The voice was female. Hollow. Not alive.

I didn't flinch. "A daughter of the forgotten blood."

The stone rippled. A figure stepped from the shadows.

Or rather, formed from them.

She looked like me but older. Paler. Her hair was woven with bones. She carried the presence of a thousand untold tales.

"Why do you seek what should remain buried?" she asked.

I pointed to Kaelen. "Because he's dying. And the bond we carry is killing him."

She stepped closer. Looked at the rune still glowing faintly on his chest.

"You bear the curse."

"Yes."

"You mated him knowing?"

I hesitated. "The bond didn't ask. It just... was."

Her eyes softened for a fraction of a second. "Even the moon cannot outrun prophecy."

She reached down and pressed her palm to Kaelen's chest. The rune flared.

"He has less than thirty nights."

I already knew.

"I need to find the one they called the half-born," I said. "I need to know if she exists."

The witch studied me, then turned toward the inner wall of the cave.

From it, she pulled a shard of stone.
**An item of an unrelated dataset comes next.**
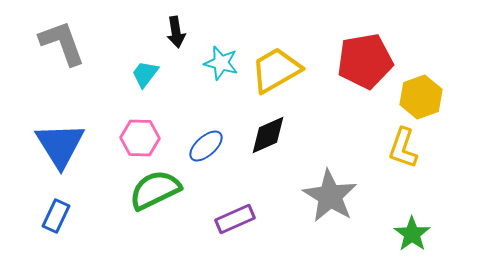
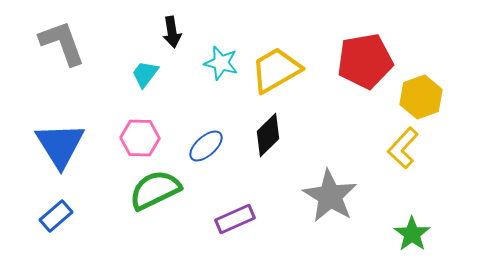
black arrow: moved 4 px left
black diamond: rotated 21 degrees counterclockwise
yellow L-shape: rotated 24 degrees clockwise
blue rectangle: rotated 24 degrees clockwise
It bled black smoke.

"This is all that remains of her truth," she said. "A memory. A warning."

She pressed the shard into my palm. It burned.

Images flooded my head visions, flashes.

A girl with silver eyes standing in moonlight. A circle of wolves bowing before her. Fire erupting from her hands. Screaming. A crown made of thorns.

And then darkness.

I gasped. The shard fell.

"She lives," I whispered.

"She hides," the shadow-witch corrected. "And she will not come willingly."

"But she's the key?"

"Yes. To save him. To break the curse. To end the war before it begins."

A war.

Of course there'd be a war.

Kaelen stirred. I rushed to his side.

He opened his eyes barely. "You found... something?"

"I found a path," I said, brushing the sweat from his brow. "It's not safe. But it's all we have."

His hand found mine.

"No more running, Sera," he murmured. "Whatever's coming... we face it. Together."

I nodded.

But deep in my bones, I felt it.

This was only the beginning.

As I helped him up, the shadow-witch stepped back into the stone. "The path will open only once," she said. "When it does, follow the moon's reflection, not the light."

Cryptic. As all things witch-born tended to be.

Kaelen groaned again, leaning heavily on me. The fire in his chest pulsed like a drumbeat, syncing with the cave's own thrum. I wondered if the mountain could feel his pain. If the land itself remembered curses carved in blood.

As we limped toward the mouth of the cave, I glanced once more at the bone scroll. The letters were fading. The spell within already spent.

But I'd gotten what I needed.

A direction.

A name to chase.

A war to prepare for.

And a prophecy that refused to be silenced.